[DATA FOR ANALYSIS — start]

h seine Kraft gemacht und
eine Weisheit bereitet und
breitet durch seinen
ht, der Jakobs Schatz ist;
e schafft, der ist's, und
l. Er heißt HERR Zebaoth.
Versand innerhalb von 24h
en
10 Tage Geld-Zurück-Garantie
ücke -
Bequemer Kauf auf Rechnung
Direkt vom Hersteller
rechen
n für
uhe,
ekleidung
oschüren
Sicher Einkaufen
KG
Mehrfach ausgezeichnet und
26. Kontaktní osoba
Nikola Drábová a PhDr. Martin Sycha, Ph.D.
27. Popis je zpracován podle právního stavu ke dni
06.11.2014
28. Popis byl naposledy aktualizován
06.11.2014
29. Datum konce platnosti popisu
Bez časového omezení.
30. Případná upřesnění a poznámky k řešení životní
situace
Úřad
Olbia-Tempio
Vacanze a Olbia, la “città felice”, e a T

[DATA FOR ANALYSIS — finish]
[DATA FOR ANALYSIS — start]

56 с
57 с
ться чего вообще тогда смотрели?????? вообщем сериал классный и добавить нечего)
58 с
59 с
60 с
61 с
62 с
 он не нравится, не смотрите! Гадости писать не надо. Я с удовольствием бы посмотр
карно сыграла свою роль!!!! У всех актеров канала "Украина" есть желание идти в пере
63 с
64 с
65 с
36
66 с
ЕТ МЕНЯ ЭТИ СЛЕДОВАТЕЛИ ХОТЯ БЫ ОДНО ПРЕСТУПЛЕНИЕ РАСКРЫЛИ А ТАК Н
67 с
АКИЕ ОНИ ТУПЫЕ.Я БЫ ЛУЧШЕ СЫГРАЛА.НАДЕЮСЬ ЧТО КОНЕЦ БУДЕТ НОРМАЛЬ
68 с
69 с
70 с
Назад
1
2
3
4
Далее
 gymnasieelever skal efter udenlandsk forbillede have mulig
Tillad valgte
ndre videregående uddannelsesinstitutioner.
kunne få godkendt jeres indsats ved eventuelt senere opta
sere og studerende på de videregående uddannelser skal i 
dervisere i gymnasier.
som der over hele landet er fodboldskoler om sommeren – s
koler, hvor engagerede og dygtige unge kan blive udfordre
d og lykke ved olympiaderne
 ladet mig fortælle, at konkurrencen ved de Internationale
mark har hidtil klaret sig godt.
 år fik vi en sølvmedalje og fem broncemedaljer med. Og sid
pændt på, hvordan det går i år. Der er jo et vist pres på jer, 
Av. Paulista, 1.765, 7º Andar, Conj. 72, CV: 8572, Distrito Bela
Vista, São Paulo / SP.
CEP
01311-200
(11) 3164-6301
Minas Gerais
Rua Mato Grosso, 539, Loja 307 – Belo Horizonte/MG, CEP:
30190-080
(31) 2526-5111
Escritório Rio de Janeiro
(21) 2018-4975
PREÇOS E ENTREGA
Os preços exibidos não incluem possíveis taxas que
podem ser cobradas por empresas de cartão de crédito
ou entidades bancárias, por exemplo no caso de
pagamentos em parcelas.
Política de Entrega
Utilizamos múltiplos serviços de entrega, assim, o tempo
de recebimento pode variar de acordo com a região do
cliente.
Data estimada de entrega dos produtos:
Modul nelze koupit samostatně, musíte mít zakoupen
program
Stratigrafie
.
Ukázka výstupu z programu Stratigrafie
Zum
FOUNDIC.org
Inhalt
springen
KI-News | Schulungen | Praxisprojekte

[DATA FOR ANALYSIS — finish]

● WHAT TO WORK ON: Above are the records; from them, give again exactly the lines from the one containing "ndre videregående uddannelsesinstitutioner." to the one containing "Utilizamos múltiplos serviços", both lines included, and nothing more.

● REPLY TO THE TASK:
ndre videregående uddannelsesinstitutioner.
kunne få godkendt jeres indsats ved eventuelt senere opta
sere og studerende på de videregående uddannelser skal i 
dervisere i gymnasier.
som der over hele landet er fodboldskoler om sommeren – s
koler, hvor engagerede og dygtige unge kan blive udfordre
d og lykke ved olympiaderne
 ladet mig fortælle, at konkurrencen ved de Internationale
mark har hidtil klaret sig godt.
 år fik vi en sølvmedalje og fem broncemedaljer med. Og sid
pændt på, hvordan det går i år. Der er jo et vist pres på jer, 
Av. Paulista, 1.765, 7º Andar, Conj. 72, CV: 8572, Distrito Bela
Vista, São Paulo / SP.
CEP
01311-200
(11) 3164-6301
Minas Gerais
Rua Mato Grosso, 539, Loja 307 – Belo Horizonte/MG, CEP:
30190-080
(31) 2526-5111
Escritório Rio de Janeiro
(21) 2018-4975
PREÇOS E ENTREGA
Os preços exibidos não incluem possíveis taxas que
podem ser cobradas por empresas de cartão de crédito
ou entidades bancárias, por exemplo no caso de
pagamentos em parcelas.
Política de Entrega
Utilizamos múltiplos serviços de entrega, assim, o tempo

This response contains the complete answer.